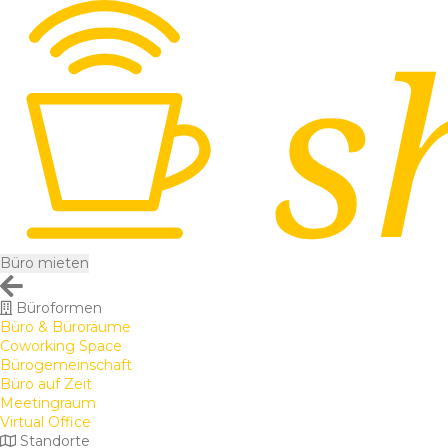
Büro mieten
Büroformen
Büro & Büroräume
Coworking Space
Bürogemeinschaft
Büro auf Zeit
Meetingraum
Virtual Office
Standorte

____________________

- _Aim of the task_
All lines from the one containing "Coworking Space" through the last line of the data must be set down exactly. No other lines belong in the answer.

- _Your solution_
Coworking Space
Bürogemeinschaft
Büro auf Zeit
Meetingraum
Virtual Office
Standorte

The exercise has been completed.